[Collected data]
§ §

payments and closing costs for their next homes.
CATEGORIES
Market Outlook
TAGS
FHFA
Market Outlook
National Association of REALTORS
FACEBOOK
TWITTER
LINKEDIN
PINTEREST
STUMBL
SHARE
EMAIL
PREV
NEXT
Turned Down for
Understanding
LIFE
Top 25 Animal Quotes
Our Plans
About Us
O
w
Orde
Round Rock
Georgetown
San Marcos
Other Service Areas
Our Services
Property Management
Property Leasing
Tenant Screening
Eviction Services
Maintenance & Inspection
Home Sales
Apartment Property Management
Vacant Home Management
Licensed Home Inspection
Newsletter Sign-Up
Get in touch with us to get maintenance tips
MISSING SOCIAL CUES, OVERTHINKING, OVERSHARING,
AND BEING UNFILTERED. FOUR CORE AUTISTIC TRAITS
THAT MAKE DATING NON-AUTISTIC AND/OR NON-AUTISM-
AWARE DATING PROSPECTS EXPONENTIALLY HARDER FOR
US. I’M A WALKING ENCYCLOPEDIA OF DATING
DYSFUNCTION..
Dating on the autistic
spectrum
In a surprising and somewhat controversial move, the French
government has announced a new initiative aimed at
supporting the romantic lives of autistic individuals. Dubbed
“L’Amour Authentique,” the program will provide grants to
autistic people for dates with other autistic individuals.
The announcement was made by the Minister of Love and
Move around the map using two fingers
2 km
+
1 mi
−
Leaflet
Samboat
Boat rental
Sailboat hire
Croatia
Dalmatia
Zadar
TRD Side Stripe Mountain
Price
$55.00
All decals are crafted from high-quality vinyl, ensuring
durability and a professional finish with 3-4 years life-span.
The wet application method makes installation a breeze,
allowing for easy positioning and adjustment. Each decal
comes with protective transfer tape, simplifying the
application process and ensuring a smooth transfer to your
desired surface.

§ §

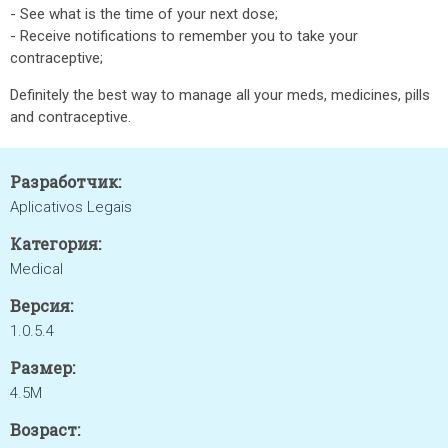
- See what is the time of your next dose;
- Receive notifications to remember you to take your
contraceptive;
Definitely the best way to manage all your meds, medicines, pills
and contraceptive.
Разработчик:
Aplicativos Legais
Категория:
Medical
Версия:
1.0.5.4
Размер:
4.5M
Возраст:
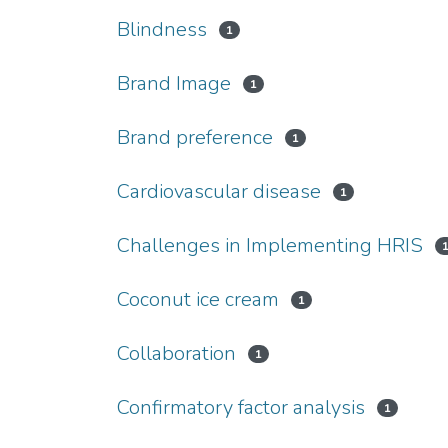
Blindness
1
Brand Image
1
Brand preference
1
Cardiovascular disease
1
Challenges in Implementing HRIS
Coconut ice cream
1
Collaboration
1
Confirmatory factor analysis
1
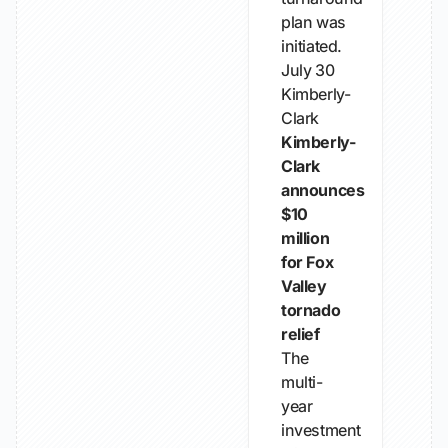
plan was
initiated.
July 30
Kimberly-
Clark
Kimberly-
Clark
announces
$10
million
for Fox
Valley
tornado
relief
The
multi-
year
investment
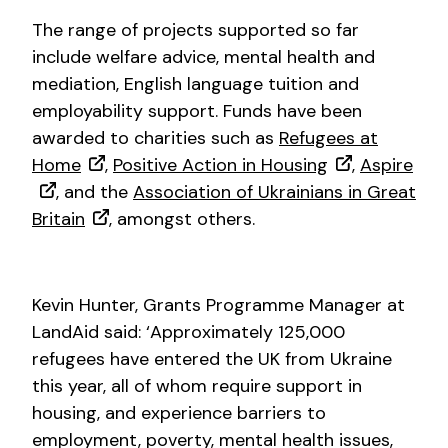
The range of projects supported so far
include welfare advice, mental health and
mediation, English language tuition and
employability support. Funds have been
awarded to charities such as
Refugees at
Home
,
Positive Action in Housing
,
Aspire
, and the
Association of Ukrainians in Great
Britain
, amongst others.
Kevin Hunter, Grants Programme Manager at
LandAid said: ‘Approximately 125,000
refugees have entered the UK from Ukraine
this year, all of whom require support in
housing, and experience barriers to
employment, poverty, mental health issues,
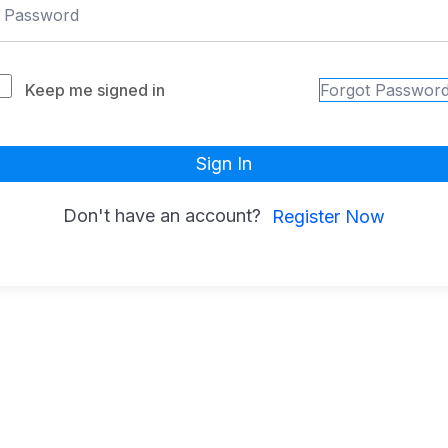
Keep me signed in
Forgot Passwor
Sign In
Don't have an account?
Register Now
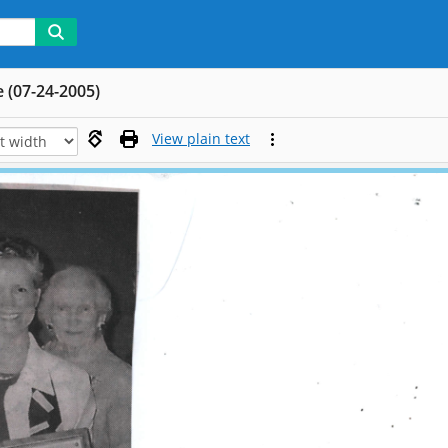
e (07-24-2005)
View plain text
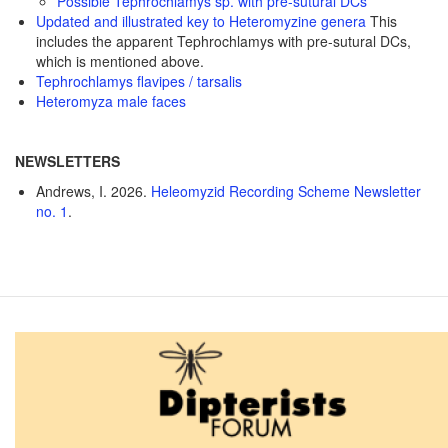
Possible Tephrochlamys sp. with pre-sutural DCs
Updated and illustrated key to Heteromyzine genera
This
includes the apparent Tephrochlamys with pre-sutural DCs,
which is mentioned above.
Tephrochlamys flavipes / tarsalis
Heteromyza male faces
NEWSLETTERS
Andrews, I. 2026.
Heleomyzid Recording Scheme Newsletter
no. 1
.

§ §

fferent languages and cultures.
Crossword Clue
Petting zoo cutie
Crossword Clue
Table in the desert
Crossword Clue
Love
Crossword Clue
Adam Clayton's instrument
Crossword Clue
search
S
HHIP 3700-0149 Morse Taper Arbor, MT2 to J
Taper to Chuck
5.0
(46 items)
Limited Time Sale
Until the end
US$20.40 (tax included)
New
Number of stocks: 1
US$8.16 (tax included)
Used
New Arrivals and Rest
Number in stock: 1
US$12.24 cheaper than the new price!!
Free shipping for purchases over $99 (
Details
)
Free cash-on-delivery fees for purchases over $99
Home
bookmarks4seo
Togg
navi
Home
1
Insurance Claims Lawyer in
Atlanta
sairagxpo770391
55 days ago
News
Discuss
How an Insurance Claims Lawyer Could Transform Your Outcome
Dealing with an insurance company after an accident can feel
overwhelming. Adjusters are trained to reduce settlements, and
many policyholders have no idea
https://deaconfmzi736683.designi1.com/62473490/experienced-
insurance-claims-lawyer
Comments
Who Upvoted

§ §

(PROBLEM)
When you reach the line containing "payments and closing" in the data above, start copying exactly, and stop after the line containing "desired surface.".

(ANSWER BELOW)
payments and closing costs for their next homes.
CATEGORIES
Market Outlook
TAGS
FHFA
Market Outlook
National Association of REALTORS
FACEBOOK
TWITTER
LINKEDIN
PINTEREST
STUMBL
SHARE
EMAIL
PREV
NEXT
Turned Down for
Understanding
LIFE
Top 25 Animal Quotes
Our Plans
About Us
O
w
Orde
Round Rock
Georgetown
San Marcos
Other Service Areas
Our Services
Property Management
Property Leasing
Tenant Screening
Eviction Services
Maintenance & Inspection
Home Sales
Apartment Property Management
Vacant Home Management
Licensed Home Inspection
Newsletter Sign-Up
Get in touch with us to get maintenance tips
MISSING SOCIAL CUES, OVERTHINKING, OVERSHARING,
AND BEING UNFILTERED. FOUR CORE AUTISTIC TRAITS
THAT MAKE DATING NON-AUTISTIC AND/OR NON-AUTISM-
AWARE DATING PROSPECTS EXPONENTIALLY HARDER FOR
US. I’M A WALKING ENCYCLOPEDIA OF DATING
DYSFUNCTION..
Dating on the autistic
spectrum
In a surprising and somewhat controversial move, the French
government has announced a new initiative aimed at
supporting the romantic lives of autistic individuals. Dubbed
“L’Amour Authentique,” the program will provide grants to
autistic people for dates with other autistic individuals.
The announcement was made by the Minister of Love and
Move around the map using two fingers
2 km
+
1 mi
−
Leaflet
Samboat
Boat rental
Sailboat hire
Croatia
Dalmatia
Zadar
TRD Side Stripe Mountain
Price
$55.00
All decals are crafted from high-quality vinyl, ensuring
durability and a professional finish with 3-4 years life-span.
The wet application method makes installation a breeze,
allowing for easy positioning and adjustment. Each decal
comes with protective transfer tape, simplifying the
application process and ensuring a smooth transfer to your
desired surface.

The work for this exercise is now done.